A melhora nas finanças públicas é também ilusória em grande medida. A inflação elevada aumenta artificialmente as receitas do governo, ao passo que reduz o peso relativo das suas despesas. Em resumo: é uma transferência de riqueza do setor privado para os caixas governamentais. Como alerta um relatório da XP, a inflação ajuda o governo no curto prazo, mas pressiona no futuro os gastos indexados. Afirmam os economistas Caio Megale e Rachel de Sá: “O risco ‘crônico’ fiscal, caracterizado pela dívida elevada, juros reais altos e orçamento engessado com mais de 90% de despesas primárias obrigatórias, persiste. Mesmo com a melhora nas projeções para este ano, a dívida brasileira segue significativamente acima da média das outras economias emergentes”.
O veranico dos bons indicadores econômicos não podem turvar as análises e encobrir a realidade de que há economia brasileira cresce há quatro décadas abaixo da média internacional. A produtividade permanece estagnada. Enquanto a Coreia do Sul teve um avanço de 408% desde 1980, no Brasil a produtividade não avançou praticamente nada, com alta de apenas 5%. Os números foram publicados nas redes sociais por João Amoêdo.

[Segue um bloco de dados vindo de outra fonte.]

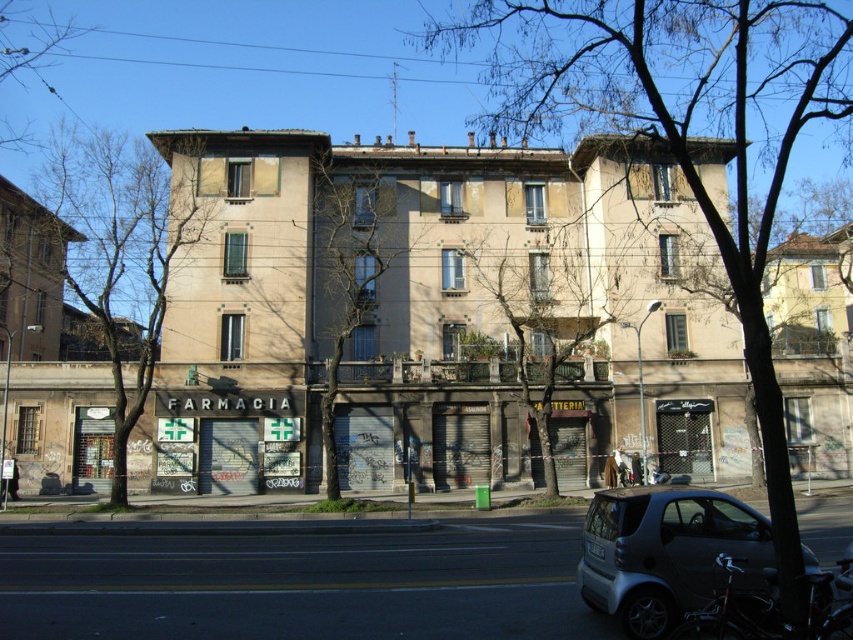 Can you confirm if bare branches at center is wider than shiny black bicycle at lower right?

Correct, the width of bare branches at center exceeds that of shiny black bicycle at lower right.

What do you see at coordinates (538, 317) in the screenshot? I see `bare branches at center` at bounding box center [538, 317].

Where is `bare branches at center`? bare branches at center is located at coordinates point(538,317).

Who is positioned more to the left, shiny black bicycle at lower right or brown textured tree at upper left?

Positioned to the left is brown textured tree at upper left.

Is point (741, 621) positioned in front of point (47, 32)?

Yes, it is.

Who is more distant from viewer, (809, 595) or (38, 80)?

The point (38, 80) is more distant.

Locate an element on the screen. The width and height of the screenshot is (853, 640). shiny black bicycle at lower right is located at coordinates (770, 609).

Is point (123, 172) farther from camera compared to point (16, 140)?

No.

What are the coordinates of `brown textured tree at left` in the screenshot? It's located at (120, 253).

O economista Aod Cunha, em um artigo recente, mostrou que a produtividade brasileira terá que triplicar nos próximos anos para que o país consiga manter uma taxa de crescimento de 2% ao ano na próxima década. Isso porque não haverá mais a ajuda do bônus demográfico. Daqui para a frente, mesmo para avançar a um ritmo pífio de 2%, o País dependerá de ganhos de produtividade, e isso só é possível com mão de obra mais qualificada e mais investimentos em tecnologia e infraestrutura. Em resumo, será necessário um conjunto amplo de reformas para ampliar a produtividade no setor público e no setor privado, como defende o movimento Unidos pelo Brasil.
O PIB falso positivo pode criar a sensação de que os problemas imediatos ficaram para trás e incitar a procrastinação das reformas. Seria a receita para o fracasso.